My brainstorming and doodling came up with an image–an alchemist’s symbol for the element copper–with the three types of sassafras leaves hanging on it. I commissioned this copper wall hanging from June Caldwell Art, to put together this idea of what I want to bring to my yoga teaching.
Sassafras Yoga, in short, is what you get in a class or workshop with me. It is Mississippi rooted, you find it kind of everywhere. It is strong and healing. It is concerned with bringing your mind/body/spirit together. To each class, I try to bring simple mindfulness exercises to a basic pranayama (breath), asana (posture/movement), and meditation practice.

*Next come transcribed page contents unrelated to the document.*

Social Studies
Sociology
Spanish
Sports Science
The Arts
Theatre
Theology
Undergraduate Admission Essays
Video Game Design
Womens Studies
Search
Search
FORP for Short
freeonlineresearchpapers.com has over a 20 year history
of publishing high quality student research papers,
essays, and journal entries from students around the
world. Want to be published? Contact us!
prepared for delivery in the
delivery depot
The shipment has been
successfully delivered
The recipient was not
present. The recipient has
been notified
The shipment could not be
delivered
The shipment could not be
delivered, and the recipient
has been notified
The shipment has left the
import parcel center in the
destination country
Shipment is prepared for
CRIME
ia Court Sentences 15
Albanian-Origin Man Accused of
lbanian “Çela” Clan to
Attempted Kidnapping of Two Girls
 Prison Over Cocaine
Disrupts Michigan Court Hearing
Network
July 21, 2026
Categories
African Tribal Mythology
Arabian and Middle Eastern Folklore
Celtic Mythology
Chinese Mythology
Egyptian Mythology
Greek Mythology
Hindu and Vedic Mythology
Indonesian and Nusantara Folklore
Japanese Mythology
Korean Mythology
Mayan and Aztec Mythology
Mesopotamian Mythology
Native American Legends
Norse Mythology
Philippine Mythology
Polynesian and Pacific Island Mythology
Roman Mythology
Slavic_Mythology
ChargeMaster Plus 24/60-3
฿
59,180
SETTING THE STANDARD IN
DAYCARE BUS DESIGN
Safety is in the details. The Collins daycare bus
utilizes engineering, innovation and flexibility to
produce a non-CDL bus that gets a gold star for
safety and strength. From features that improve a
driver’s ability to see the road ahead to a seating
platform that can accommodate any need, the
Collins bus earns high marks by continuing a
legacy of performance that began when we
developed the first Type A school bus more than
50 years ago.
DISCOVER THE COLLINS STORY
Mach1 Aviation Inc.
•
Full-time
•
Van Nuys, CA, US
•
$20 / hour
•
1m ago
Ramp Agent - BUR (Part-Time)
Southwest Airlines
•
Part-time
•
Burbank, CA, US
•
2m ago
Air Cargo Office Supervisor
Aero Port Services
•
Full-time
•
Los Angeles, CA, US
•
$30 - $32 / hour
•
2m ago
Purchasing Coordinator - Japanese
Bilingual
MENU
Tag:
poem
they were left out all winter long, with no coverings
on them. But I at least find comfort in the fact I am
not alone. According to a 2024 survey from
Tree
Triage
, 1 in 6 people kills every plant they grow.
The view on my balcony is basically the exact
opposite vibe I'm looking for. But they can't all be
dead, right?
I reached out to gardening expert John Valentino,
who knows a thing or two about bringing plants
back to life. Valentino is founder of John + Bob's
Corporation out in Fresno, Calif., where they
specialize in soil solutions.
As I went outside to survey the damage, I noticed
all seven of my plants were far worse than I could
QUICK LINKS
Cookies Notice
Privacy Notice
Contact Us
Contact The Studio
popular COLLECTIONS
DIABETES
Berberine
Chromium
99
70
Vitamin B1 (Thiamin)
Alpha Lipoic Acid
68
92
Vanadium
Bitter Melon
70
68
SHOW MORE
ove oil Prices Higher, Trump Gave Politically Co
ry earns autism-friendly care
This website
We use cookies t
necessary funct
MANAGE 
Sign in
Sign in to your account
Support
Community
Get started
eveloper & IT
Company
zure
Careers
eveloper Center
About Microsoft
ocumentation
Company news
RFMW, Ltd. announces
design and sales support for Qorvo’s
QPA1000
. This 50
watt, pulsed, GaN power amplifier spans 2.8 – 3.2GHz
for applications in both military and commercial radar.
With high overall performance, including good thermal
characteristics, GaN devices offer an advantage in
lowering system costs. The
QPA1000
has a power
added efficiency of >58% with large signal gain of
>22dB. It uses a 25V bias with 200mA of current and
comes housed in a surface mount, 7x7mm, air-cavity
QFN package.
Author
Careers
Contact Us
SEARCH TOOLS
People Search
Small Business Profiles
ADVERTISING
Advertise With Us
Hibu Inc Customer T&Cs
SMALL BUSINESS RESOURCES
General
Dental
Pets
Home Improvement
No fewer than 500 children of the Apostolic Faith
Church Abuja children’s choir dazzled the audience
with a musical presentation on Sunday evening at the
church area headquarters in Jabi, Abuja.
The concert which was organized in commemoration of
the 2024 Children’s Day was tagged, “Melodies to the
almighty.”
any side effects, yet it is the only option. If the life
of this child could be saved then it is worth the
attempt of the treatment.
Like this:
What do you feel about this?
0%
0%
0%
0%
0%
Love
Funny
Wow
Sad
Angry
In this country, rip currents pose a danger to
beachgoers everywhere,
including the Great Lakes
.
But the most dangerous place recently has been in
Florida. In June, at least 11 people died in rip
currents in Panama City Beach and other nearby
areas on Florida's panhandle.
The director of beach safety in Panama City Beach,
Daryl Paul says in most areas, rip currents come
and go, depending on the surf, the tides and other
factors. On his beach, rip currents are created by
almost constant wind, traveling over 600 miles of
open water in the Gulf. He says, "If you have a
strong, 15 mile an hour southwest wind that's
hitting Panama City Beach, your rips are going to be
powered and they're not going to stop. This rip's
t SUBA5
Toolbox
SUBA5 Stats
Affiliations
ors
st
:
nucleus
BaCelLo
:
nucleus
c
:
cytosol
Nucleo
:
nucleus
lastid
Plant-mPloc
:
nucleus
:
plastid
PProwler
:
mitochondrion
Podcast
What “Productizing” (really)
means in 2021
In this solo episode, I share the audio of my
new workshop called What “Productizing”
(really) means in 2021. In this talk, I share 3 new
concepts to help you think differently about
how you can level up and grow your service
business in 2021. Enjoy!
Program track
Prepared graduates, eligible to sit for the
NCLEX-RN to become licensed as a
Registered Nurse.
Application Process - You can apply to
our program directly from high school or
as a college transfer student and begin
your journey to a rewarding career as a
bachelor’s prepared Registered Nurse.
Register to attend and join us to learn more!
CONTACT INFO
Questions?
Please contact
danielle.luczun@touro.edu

Mindfulness exercises might be a simple invitation to focus on the breath, an exercise based in cognitive and/or behavior psychology, an ancient metaphor or parable, or a quote to focus on during yoga practice. Always, the goal is to help you relate to yourself any little bit better, to make your body feel any little bit better, and to remind you that your mind and spirit matter, and deserve care.
A note of gratitude: I wouldn’t have a yoga to call my own if it were not for the many teachers I have had over the years–in yoga, in literature, in philosophy, in art, in music–and as I describe what I think of as “my” yoga, it feels ridiculous. I didn’t invent yoga, so what do I even have to talk about? (This is called minimizing, one of my common cognitive distortions, which we’ll get to. Later.) But the thing I now remind myself is, each time I come to the mat, I invent that yoga practice, right there, in that moment. I invent that process of steadying my breath, of observing my mind, of strengthening and stretching my body. And I wouldn’t have these moments now if other teachers before had not shared, if they had said “I didn’t invent yoga, so what could I possibly have to offer?” So recognizing that I often tell myself distorting, minimizing things, I offer what I have, knowing that I have received powerful insights from simple offerings. I think of “my” yoga as a twig of outgrowth from a tree of human knowledge that stretches back over millennia. The yoga that will mean the most to you, of course, is the yoga you actually DO. I encourage you to look around your community for a class, and find out what your local yoga teachers have to offer.